Work instruction -> The lines from the first line of the entries through the line containing "Registracije, a COPPA" are to be repeated exactly, with both of those lines included.

--- Task input ---

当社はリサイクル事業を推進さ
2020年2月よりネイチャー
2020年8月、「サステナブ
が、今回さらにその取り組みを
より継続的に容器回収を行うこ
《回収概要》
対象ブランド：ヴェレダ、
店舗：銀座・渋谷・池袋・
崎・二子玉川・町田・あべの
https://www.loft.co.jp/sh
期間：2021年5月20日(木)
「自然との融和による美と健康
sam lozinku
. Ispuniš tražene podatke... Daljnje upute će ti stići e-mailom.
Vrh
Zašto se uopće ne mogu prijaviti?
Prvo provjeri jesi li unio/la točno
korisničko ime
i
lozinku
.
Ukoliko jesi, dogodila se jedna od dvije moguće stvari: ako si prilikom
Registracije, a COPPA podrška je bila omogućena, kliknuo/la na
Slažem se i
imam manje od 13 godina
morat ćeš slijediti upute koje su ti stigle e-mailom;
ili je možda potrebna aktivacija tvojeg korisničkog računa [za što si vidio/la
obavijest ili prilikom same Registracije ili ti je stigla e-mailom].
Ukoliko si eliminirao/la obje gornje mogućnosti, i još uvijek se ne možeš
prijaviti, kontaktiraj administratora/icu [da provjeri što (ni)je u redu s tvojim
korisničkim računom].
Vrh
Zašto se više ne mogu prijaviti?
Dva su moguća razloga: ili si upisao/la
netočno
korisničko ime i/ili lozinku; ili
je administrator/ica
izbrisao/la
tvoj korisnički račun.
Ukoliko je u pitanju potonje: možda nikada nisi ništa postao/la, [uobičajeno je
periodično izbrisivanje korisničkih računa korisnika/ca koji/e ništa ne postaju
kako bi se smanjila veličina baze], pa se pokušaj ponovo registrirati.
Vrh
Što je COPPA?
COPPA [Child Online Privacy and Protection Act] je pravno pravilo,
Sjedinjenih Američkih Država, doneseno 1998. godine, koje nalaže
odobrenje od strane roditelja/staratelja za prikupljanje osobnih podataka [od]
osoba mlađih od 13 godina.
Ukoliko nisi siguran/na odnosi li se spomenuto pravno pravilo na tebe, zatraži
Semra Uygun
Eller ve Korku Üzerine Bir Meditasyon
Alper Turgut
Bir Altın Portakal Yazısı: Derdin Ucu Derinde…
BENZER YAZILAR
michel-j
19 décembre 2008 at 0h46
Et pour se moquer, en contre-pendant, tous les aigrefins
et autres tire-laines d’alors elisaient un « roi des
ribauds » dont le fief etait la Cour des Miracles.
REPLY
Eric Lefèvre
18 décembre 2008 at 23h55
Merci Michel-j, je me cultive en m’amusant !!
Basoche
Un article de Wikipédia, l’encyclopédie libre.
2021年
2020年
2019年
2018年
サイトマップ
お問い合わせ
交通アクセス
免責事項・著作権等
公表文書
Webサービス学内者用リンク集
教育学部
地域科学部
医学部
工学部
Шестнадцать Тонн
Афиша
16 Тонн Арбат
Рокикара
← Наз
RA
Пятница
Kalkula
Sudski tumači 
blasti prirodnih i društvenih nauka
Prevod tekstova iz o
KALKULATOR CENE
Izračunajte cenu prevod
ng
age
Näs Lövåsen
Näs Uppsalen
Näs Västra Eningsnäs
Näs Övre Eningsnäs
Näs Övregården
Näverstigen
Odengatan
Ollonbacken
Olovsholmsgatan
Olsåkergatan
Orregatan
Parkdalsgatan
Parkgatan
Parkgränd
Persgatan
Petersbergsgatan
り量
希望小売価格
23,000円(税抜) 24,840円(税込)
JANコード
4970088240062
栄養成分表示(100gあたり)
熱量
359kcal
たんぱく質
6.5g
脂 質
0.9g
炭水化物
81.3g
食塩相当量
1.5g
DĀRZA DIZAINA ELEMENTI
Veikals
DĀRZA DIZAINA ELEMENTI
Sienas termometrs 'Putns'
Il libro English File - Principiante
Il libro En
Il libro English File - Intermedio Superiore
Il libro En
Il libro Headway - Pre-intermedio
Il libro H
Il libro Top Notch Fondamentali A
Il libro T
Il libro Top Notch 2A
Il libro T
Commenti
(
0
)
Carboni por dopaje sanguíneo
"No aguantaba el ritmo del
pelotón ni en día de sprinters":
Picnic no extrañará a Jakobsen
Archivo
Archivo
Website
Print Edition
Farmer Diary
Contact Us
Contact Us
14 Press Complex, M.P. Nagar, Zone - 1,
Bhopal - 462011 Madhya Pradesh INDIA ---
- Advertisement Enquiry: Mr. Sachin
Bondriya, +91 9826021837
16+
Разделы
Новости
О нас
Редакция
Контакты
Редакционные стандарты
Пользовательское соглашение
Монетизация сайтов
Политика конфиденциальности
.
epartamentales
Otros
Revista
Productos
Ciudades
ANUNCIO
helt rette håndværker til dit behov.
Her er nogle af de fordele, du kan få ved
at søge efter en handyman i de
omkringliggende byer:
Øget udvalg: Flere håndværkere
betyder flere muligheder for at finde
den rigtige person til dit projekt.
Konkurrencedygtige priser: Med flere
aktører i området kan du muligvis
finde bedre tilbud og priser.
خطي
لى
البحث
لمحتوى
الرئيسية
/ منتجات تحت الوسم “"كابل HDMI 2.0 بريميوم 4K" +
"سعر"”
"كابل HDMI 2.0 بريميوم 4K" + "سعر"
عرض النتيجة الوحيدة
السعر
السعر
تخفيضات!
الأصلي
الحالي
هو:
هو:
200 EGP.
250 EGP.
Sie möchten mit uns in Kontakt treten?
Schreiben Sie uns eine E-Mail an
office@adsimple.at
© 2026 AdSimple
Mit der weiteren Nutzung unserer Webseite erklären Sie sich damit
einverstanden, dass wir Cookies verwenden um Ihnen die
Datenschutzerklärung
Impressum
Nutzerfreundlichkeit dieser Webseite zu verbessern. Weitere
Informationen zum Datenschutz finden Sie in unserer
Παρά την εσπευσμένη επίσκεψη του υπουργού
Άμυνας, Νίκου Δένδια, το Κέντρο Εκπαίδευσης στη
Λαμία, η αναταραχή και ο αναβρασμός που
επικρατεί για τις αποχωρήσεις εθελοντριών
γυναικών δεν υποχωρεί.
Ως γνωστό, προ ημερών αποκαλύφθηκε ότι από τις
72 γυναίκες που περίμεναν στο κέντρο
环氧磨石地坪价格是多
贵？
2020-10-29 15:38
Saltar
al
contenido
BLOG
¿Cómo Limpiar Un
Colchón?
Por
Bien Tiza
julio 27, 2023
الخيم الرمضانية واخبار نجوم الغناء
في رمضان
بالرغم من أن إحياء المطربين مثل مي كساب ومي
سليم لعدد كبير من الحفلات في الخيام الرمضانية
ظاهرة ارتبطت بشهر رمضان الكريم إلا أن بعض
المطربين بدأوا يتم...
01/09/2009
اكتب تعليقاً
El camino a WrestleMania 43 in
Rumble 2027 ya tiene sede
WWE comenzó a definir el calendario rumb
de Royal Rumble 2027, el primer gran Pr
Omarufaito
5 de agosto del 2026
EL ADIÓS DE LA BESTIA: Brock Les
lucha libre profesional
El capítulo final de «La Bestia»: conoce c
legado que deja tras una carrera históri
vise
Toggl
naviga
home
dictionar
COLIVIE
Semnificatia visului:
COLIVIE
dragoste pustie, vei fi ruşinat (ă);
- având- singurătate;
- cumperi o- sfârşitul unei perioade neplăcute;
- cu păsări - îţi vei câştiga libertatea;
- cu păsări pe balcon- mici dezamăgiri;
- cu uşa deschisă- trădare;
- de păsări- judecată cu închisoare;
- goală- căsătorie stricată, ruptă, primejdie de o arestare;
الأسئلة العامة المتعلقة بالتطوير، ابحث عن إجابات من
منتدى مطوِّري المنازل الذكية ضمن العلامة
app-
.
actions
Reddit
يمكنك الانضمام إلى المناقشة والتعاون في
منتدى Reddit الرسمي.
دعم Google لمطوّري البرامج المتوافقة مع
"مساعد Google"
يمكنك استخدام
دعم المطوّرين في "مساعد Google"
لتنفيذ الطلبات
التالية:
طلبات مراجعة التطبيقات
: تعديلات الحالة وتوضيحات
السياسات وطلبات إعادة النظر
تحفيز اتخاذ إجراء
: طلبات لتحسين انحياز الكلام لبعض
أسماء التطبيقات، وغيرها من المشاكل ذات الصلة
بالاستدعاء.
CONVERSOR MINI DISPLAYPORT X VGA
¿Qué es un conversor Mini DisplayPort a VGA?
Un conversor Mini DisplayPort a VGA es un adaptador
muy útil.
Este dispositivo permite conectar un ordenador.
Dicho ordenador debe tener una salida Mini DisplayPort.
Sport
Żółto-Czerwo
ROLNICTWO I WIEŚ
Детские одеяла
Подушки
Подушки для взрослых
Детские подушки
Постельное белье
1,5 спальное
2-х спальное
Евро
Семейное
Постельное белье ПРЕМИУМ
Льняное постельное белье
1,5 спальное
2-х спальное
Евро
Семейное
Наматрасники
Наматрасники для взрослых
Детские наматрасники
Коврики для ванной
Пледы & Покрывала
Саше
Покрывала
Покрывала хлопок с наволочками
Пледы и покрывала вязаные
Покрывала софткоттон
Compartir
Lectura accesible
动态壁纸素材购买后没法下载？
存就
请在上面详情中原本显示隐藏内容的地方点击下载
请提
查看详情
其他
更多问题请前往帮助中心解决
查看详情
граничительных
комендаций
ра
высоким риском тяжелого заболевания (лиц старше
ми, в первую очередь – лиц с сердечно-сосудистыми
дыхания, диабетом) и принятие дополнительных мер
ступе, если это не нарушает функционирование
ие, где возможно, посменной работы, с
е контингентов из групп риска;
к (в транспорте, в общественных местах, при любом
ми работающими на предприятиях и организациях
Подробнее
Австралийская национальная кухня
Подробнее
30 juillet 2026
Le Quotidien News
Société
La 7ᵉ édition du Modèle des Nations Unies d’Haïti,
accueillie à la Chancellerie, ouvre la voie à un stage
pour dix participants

---

Exercise response ->
当社はリサイクル事業を推進さ
2020年2月よりネイチャー
2020年8月、「サステナブ
が、今回さらにその取り組みを
より継続的に容器回収を行うこ
《回収概要》
対象ブランド：ヴェレダ、
店舗：銀座・渋谷・池袋・
崎・二子玉川・町田・あべの
https://www.loft.co.jp/sh
期間：2021年5月20日(木)
「自然との融和による美と健康
sam lozinku
. Ispuniš tražene podatke... Daljnje upute će ti stići e-mailom.
Vrh
Zašto se uopće ne mogu prijaviti?
Prvo provjeri jesi li unio/la točno
korisničko ime
i
lozinku
.
Ukoliko jesi, dogodila se jedna od dvije moguće stvari: ako si prilikom
Registracije, a COPPA podrška je bila omogućena, kliknuo/la na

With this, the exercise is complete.